Jonas Hellborg: Aram of the Two Rivers (Live in Syria)
The first thing to notice about this cd is that the leader plays bass guitar. That's acoustic bass guitar. In Hellborg's hands this is a bass in name only. He plays it, for most of this cd, as if it were a guitar, using it to establish the melody, to improvise, and to play in unison with either of the other melody instruments, the ney (an obliquely blown flute) and the violin. The only clue that it is not a guitar is that the notes are lower than one generally hears from a guitar. The rest of the time he plays it like an electric bass, pulling and popping the strings, using his thumb as a mallet, with such effectiveness that one might infer (correctly) that he is at home with the electric instrument as well. (For more information about Hellborg, visit http://www.bardo.com/)

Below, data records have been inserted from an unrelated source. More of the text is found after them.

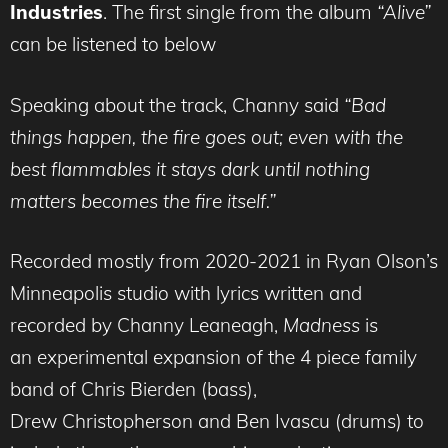
Industries
. The first single from the album
“Alive”
can be listened to below
Speaking about the track, Channy said
“Bad
things happen, the fire goes out; even with the
best flammables it stays dark until nothing
matters becomes the fire itself.”
Recorded mostly from 2020-2021 in Ryan Olson’s
Minneapolis studio with lyrics written and
recorded by Channy Leaneagh,
Madness
is
an experimental expansion of the 4 piece family
band of Chris Bierden (bass),
Drew Christopherson and Ben Ivascu (drums) to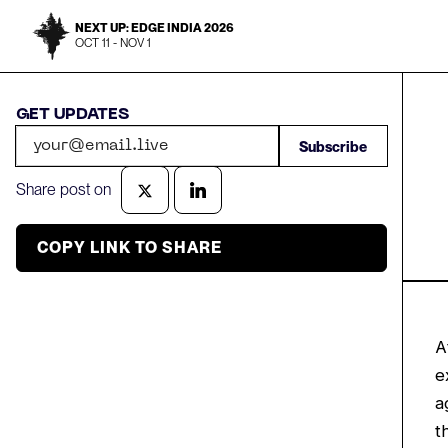
NEXT UP: EDGE INDIA 2026
OCT 11 - NOV 1
GET UPDATES
Share post on
COPY LINK TO SHARE
A
e
a
t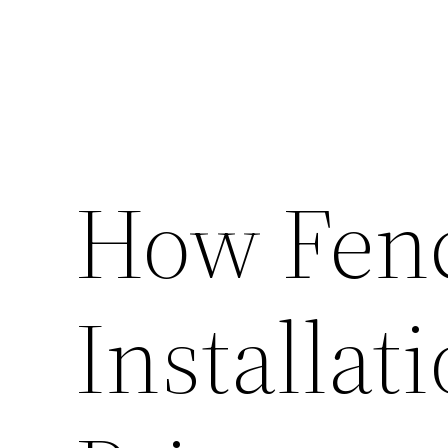
How Fen
Installat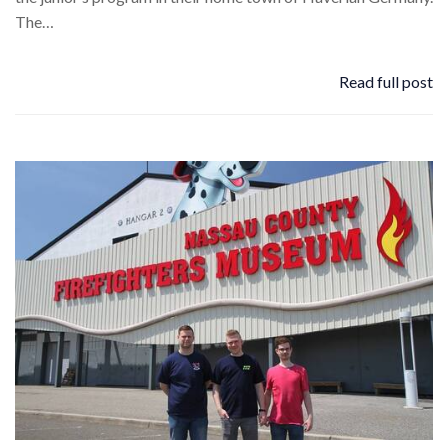
The…
Read full post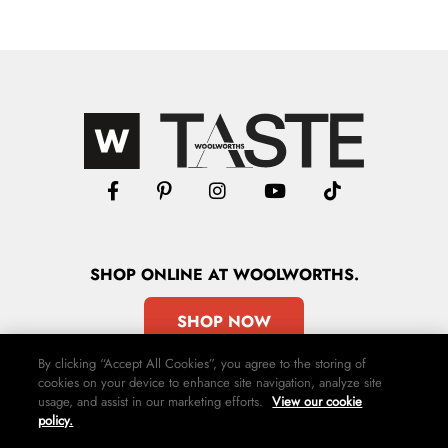
SHOP
ONLINE
AT WOOLWORTHS.
SHOP NOW
By clicking “Accept All Cookies”, you agree to the storing of
cookies on your device to enhance site navigation, analyze site
usage, and assist in our marketing efforts.
View our cookie
policy.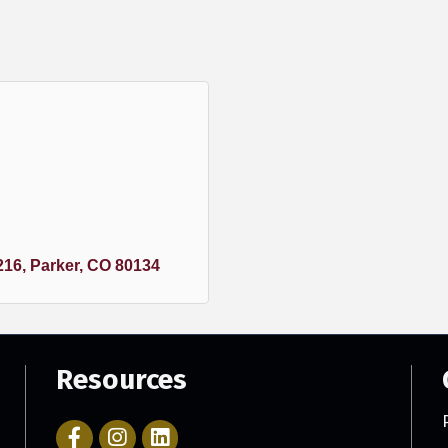
216
Parker
CO
80134
Resources
Facebook Icon with link to Parker Chamber Account
Icon with link to Parker Chamber Instagram ac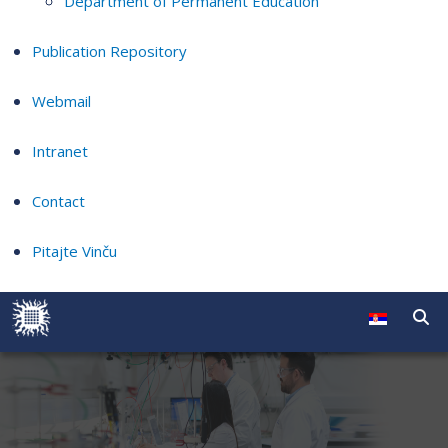
Department of Permanent Education
Publication Repository
Webmail
Intranet
Contact
Pitajte Vinču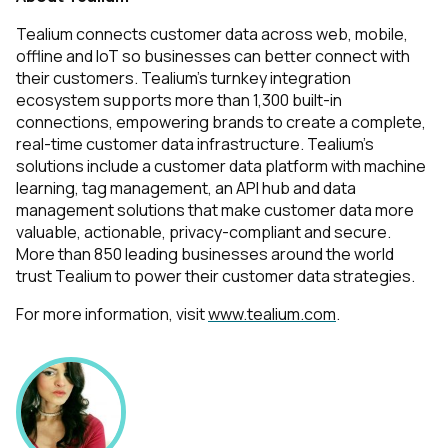
Tealium connects
customer data across web, mobile,
offline and IoT so businesses can better connect with
their customers. Tealium's turnkey integration
ecosystem supports more than 1,300 built-in
connections, empowering brands to create a complete,
real-time customer data infrastructure. Tealium's
solutions include a customer data platform with machine
learning, tag management, an API hub and data
management solutions that make customer data more
valuable, actionable, privacy-compliant and secure.
More than 850 leading businesses around the world
trust Tealium to power their customer data strategies.
For more information, visit
www.tealium.com
.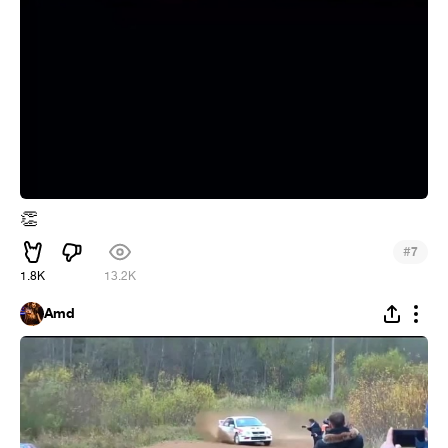
👏
#
7
1.8K
13.2K
Amd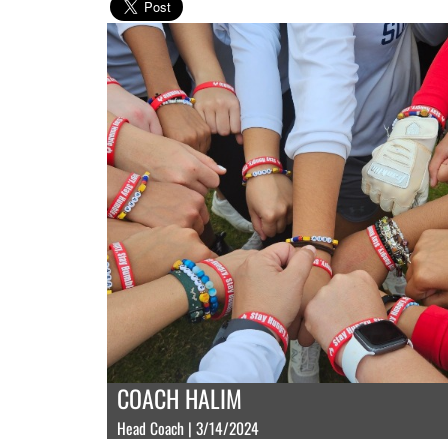
COACH HALIM
Head Coach | 3/14/2024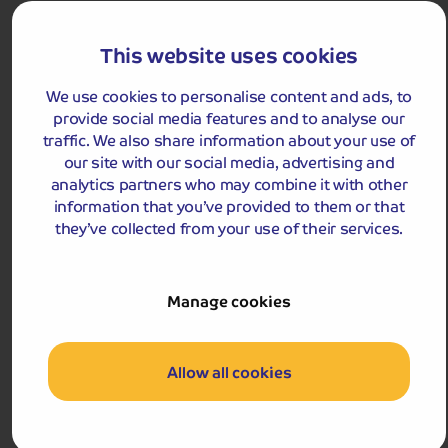
We use cookies to personalise content and ads, to
provide social media features and to analyse our
Holiday Details
The Whole Package
traffic. We also share information about your use of
our site with our social media, advertising and
5.0
1
reviews
analytics partners who may combine it with other
Christmas in North Devon
information that you’ve provided to them or that
Celebrate this magical time of year in Bideford, home
they’ve collected from your use of their services.
to Butcher’s Row with its artisan studios offering local
and on-site made gifts.
Departures:
Manage cookies
Departures:
DEC
Allow all cookies
£689
pp
5 days
from
£1,378 for 2 people
Pay only £25pp deposit today!
View Tour and Prices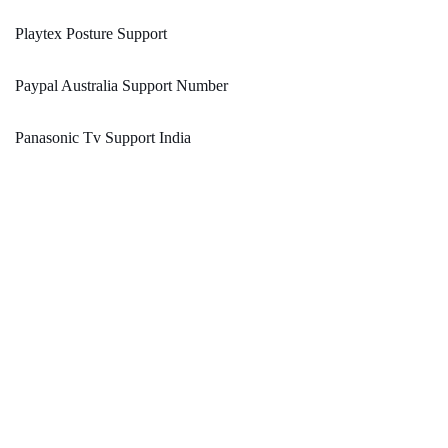
Playtex Posture Support
Paypal Australia Support Number
Panasonic Tv Support India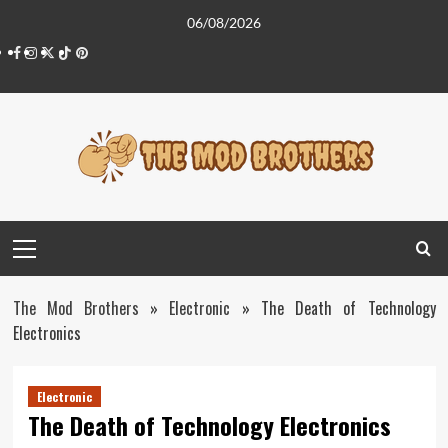
Skip
06/08/2026
to
Facebook
Instagram
Twitter
Tiktok
Pinterest
content
Primary
Menu
The Mod Brothers
»
Electronic
»
The Death of Technology
Electronics
Electronic
The Death of Technology Electronics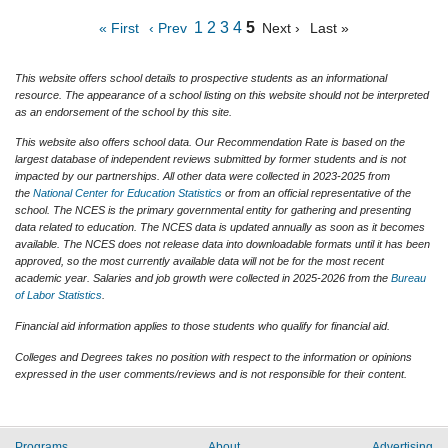
1
2
3
4
5
« First
‹ Prev
Next ›
Last »
This website offers school details to prospective students as an informational
resource. The appearance of a school listing on this website should not be interpreted
as an endorsement of the school by this site.
This website also offers school data. Our Recommendation Rate is based on the
largest database of independent reviews submitted by former students and is not
impacted by our partnerships. All other data were collected in 2023-2025 from
the
National Center for Education Statistics
or from an official representative of the
school. The NCES is the primary governmental entity for gathering and presenting
data related to education. The NCES data is updated annually as soon as it becomes
available. The NCES does not release data into downloadable formats until it has been
approved, so the most currently available data will not be for the most recent
academic year. Salaries and job growth were collected in 2025-2026 from the
Bureau
of Labor Statistics
.
Financial aid information applies to those students who qualify for financial aid.
Colleges and Degrees takes no position with respect to the information or opinions
expressed in the user comments/reviews and is not responsible for their content.
Programs
About
Advertising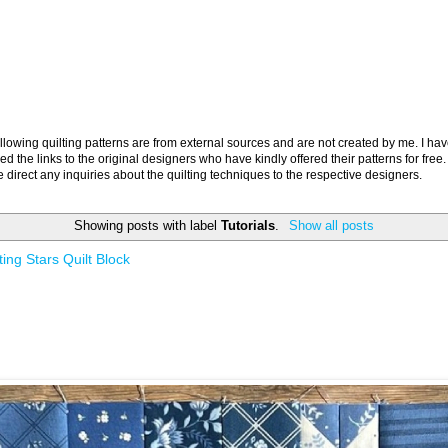
llowing quilting patterns are from external sources and are not created by me. I ha
ed the links to the original designers who have kindly offered their patterns for free.
 direct any inquiries about the quilting techniques to the respective designers.
Showing posts with label
Tutorials
.
Show all posts
ing Stars Quilt Block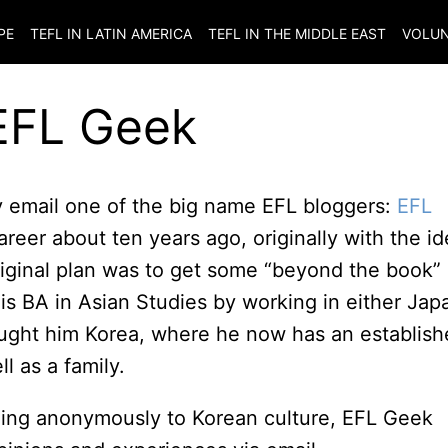
PE
TEFL IN LATIN AMERICA
TEFL IN THE MIDDLE EAST
VOLUN
 EFL Geek
by email one of the big name EFL bloggers:
EFL
reer about ten years ago, originally with the i
 original plan was to get some “beyond the book”
 his BA in Asian Studies by working in either Jap
ught him Korea, where he now has an establis
l as a family.
ging anonymously to Korean culture, EFL Geek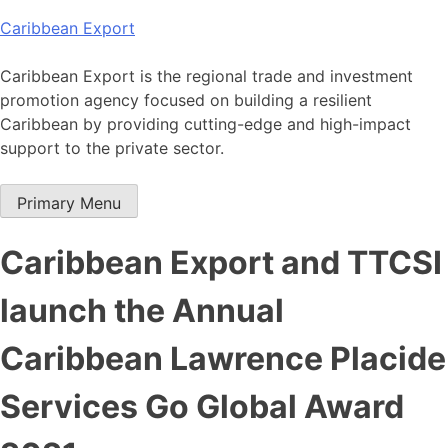
Skip
Caribbean Export
to
content
Caribbean Export is the regional trade and investment
promotion agency focused on building a resilient
Caribbean by providing cutting-edge and high-impact
support to the private sector.
Primary Menu
Caribbean Export and TTCSI
launch the Annual
Caribbean Lawrence Placide
Services Go Global Award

The other instruments, with the exception of the violin, are also noteworthy for their rarity in Jazz. Each is an instrument typical of Arabic music. The riq is a percussion instrument similar to a tambourine, and the derbuka is a percussion instrument similar to a clay pot.
With three percussionists, a bass guitarist, and only two melody instruments, which never play together, this is a rhythm centered ensemble. It is rhythm that breathes life into this music, propelling it forward without stop. At the forefront of that rhythmic drive is Hellborg, taming it by the liberal use of silence, or by letting notes dissipate for several measures.
The music itself is a fusion of Jazz and Arabic music. As such it is reminiscent of music by Rabih Abou-Khalil (Nabil Khaiat plays frame drums with Abou-Khalil, and Hellborg has toured with Abou-Khalil). Both share the same rhythmic drive. Abou-Khalil prefers larger ensembles, while Hellborg has stripped his band down to little more than the bare essentials. This, consequently, feels somewhat closer to Arabic music. The melodies do not sound like anything that might have been written on Tin Pan Alley. On the other hand, the improvisations, although guided by that insistent percussion, embody the heart and soul of Jazz.
Those who already listen to both Jazz and Arabic music will surely love this. I encourage the rest of you to give it a spin; I bet you'll find it as infectious as I do.
Track Listing: Aram of Damascus, Sham, Akkadia, Aram of Zoba, Salah al Din, Suriya. Total time: 54:34.
Personnel: Jonas Hellborg: Bass Guitar; Mased Sri al Deen: Ney; Hadi Backdonas: Violin; Nabil Khaiat: Riq; Tarek Malas: Derbuka; Mahfouz al Hosaini: Derbuka.